In Britain, the first approved occluder that is specifically developed for babies was successfully implanted for the first time. The occluder is smaller than a pea and is the world's first medical device that can be implanted in the tiniest babies (weighing as little as 700g) to treat patent ductus arteriosus, or PDA, a potentially life-threatening opening in the heart. This new treatment option offers young paediatric patients and their families hope when no other suitable treatment option may exist.

Ever since he was born, Teddy was struggling with breathing, due to a life-threatening heart defect. Tests revealed Teddy had 'patent ductus arteriosus' – a life-threatening congenital heart defect causing a leak between two blood vessels from a 'duct’ or opening in the heart.

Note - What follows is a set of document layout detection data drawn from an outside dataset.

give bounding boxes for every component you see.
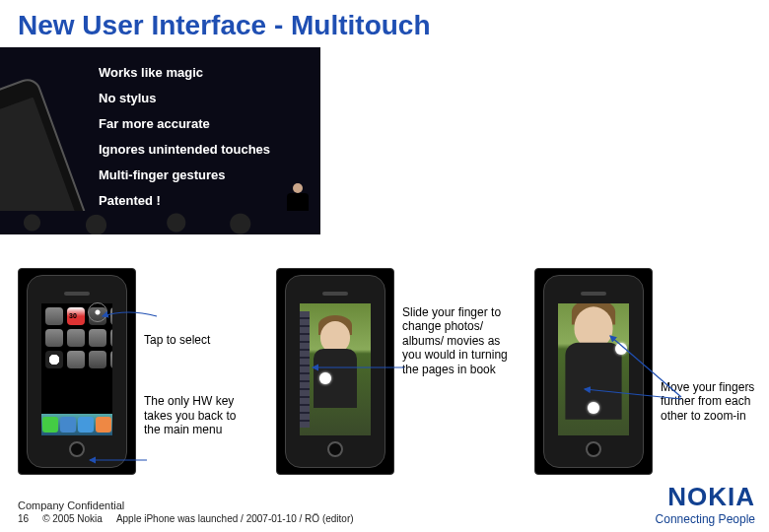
app-icon <box>110 329 112 347</box>
keynote-bullet: Far more accurate <box>99 116 270 131</box>
dock <box>41 414 112 435</box>
footer-note: Apple iPhone was launched / 2007-01-10 /… <box>116 513 354 524</box>
keynote-bullet: Works like magic <box>99 65 270 80</box>
nokia-logo: NOKIA <box>656 482 755 512</box>
finger-tap-indicator-icon <box>88 302 107 322</box>
app-icon <box>110 307 112 325</box>
photo-strip-icon <box>300 311 310 428</box>
annotation-slide: Slide your finger to change photos/ albu… <box>402 305 511 376</box>
nokia-brand: NOKIA Connecting People <box>656 482 755 526</box>
iphone-device-homescreen: 30 <box>18 268 136 475</box>
keynote-bullet: Multi-finger gestures <box>99 167 270 182</box>
app-icon <box>110 351 112 368</box>
clock-icon <box>45 351 63 368</box>
mail-icon <box>60 417 76 432</box>
nokia-tagline: Connecting People <box>656 512 755 526</box>
annotation-zoom: Move your fingers further from each othe… <box>661 380 769 423</box>
phone-example-2: Slide your finger to change photos/ albu… <box>276 268 511 475</box>
copyright: © 2005 Nokia <box>42 513 103 524</box>
app-icon <box>67 329 85 347</box>
settings-icon <box>89 351 106 368</box>
page-number: 16 <box>18 513 29 524</box>
annotation-home-key: The only HW key takes you back to the ma… <box>144 394 252 436</box>
safari-icon <box>78 417 94 432</box>
phone-example-3: Move your fingers further from each othe… <box>534 268 769 475</box>
keynote-photo: Works like magic No stylus Far more accu… <box>0 47 320 234</box>
home-button-icon <box>327 441 343 457</box>
confidential-label: Company Confidential <box>18 499 751 511</box>
home-button-icon <box>69 441 85 457</box>
app-icon <box>89 329 106 347</box>
audience-silhouette-icon <box>0 211 320 234</box>
calendar-icon: 30 <box>67 307 85 325</box>
slide-footer: Company Confidential 16 © 2005 Nokia App… <box>18 499 751 524</box>
ipod-icon <box>96 417 111 432</box>
finger-indicator-icon <box>319 372 331 384</box>
finger-indicator-icon <box>615 343 627 355</box>
phone-example-1: 30 <box>18 268 252 475</box>
child-photo-icon <box>300 303 371 435</box>
phone-icon <box>42 417 58 432</box>
annotation-tap: Tap to select <box>144 333 252 347</box>
app-icon <box>45 329 63 347</box>
child-photo-zoomed-icon <box>558 303 629 435</box>
home-button-icon <box>586 441 601 457</box>
keynote-bullet-list: Works like magic No stylus Far more accu… <box>99 65 270 219</box>
app-icon <box>45 307 63 325</box>
finger-indicator-icon <box>588 402 599 414</box>
iphone-device-photos <box>276 268 394 475</box>
iphone-device-zoom <box>534 268 653 475</box>
keynote-bullet: No stylus <box>99 91 270 105</box>
slide-title: New User Interface - Multitouch <box>0 0 769 47</box>
app-icon <box>67 351 85 368</box>
keynote-bullet: Patented ! <box>99 193 270 208</box>
keynote-bullet: Ignores unintended touches <box>99 142 270 157</box>
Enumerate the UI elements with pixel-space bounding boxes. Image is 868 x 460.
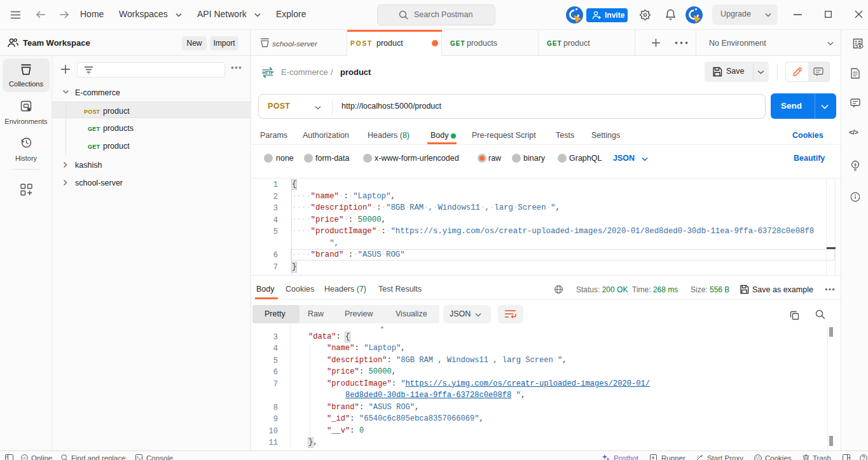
svg-text:HTTP: HTTP	[262, 70, 273, 76]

All babies have this duct while they are in the womb as it allows blood to bypass the lungs and get oxygenated blood directly from the mother. In healthy babies, it closes a few days after delivery so that oxygen-rich blood from the lungs can be pumped around the body. But in some premature newborns – around 600 a year in the UK – the duct does not close, meaning the oxygenated blood mixes with de-oxygenated blood, causing breathing and bowel problems, developmental delays and brain damage.

Luckily for Teddy, because of the severity of his condition, he was granted permission on compassionate grounds to receive the occluder before it was formally authorized. With a small incision in the groin, the occluder was inserted into his heart, which avoided a high-risk operation. After the surgery, Teddy was recovering quickly and soon he was strong enough to leave the hospital. 

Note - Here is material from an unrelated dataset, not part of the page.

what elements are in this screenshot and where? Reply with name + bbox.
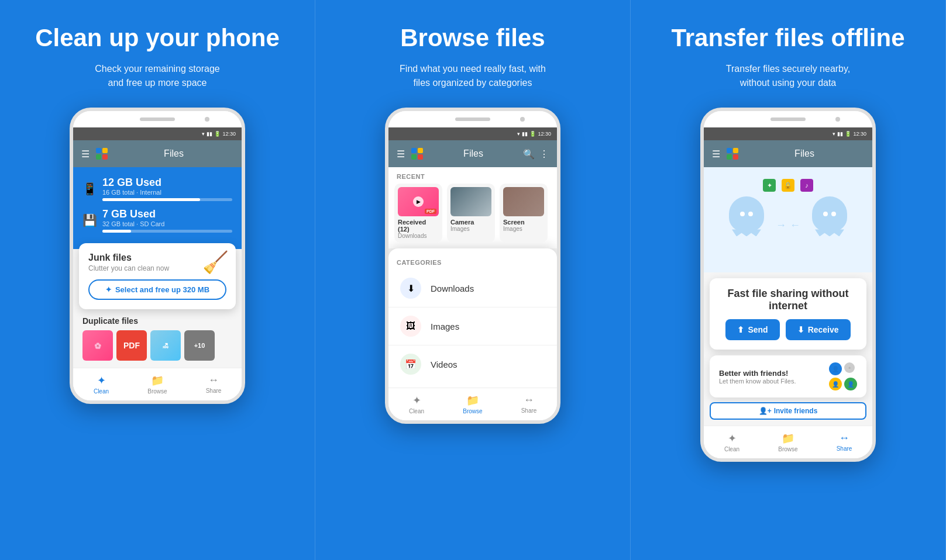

Until now, babies like Teddy would have been hooked up to ventilators in intensive care until they grew big enough for surgery, with many dying before reaching this stage.
Professor Alain Fraisse, director of paediatric cardiology at the Royal Brompton said: “Seeing these extremely premature babies fight for their lives is harrowing, and finally having solutions that can offer a dependable treatment option and an alternative to surgery ... is a huge advance in our field.”